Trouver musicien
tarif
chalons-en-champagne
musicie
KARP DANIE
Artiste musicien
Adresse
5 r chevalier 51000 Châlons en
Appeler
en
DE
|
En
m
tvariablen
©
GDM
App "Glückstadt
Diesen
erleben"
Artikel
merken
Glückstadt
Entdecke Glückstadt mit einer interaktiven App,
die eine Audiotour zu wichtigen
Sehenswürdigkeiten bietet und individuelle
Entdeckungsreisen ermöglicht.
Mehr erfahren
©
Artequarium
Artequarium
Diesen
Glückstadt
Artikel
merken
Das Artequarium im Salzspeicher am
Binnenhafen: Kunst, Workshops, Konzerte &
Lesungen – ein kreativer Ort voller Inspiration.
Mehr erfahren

· · · · · · ·

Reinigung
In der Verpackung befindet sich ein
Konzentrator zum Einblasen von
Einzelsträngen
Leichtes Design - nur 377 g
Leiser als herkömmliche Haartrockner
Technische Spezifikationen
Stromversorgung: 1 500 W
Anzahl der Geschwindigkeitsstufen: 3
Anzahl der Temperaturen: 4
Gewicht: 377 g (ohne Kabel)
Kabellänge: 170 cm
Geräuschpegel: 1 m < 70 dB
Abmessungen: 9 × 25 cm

· · · · · · ·

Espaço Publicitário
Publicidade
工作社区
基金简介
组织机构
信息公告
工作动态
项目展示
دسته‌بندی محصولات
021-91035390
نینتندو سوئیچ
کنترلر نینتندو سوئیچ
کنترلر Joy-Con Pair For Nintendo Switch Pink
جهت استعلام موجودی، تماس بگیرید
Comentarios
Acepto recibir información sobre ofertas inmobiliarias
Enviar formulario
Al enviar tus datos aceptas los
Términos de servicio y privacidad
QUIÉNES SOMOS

· · · · · · ·

Retype exactly the span of lines from the one with "Anzahl der Temperaturen: 4" through the one with "Abmessungen: 9 × 25 cm"; include both ends and omit the rest of the material.

▶ [REPLY TO THE EXERCISE]
Anzahl der Temperaturen: 4
Gewicht: 377 g (ohne Kabel)
Kabellänge: 170 cm
Geräuschpegel: 1 m < 70 dB
Abmessungen: 9 × 25 cm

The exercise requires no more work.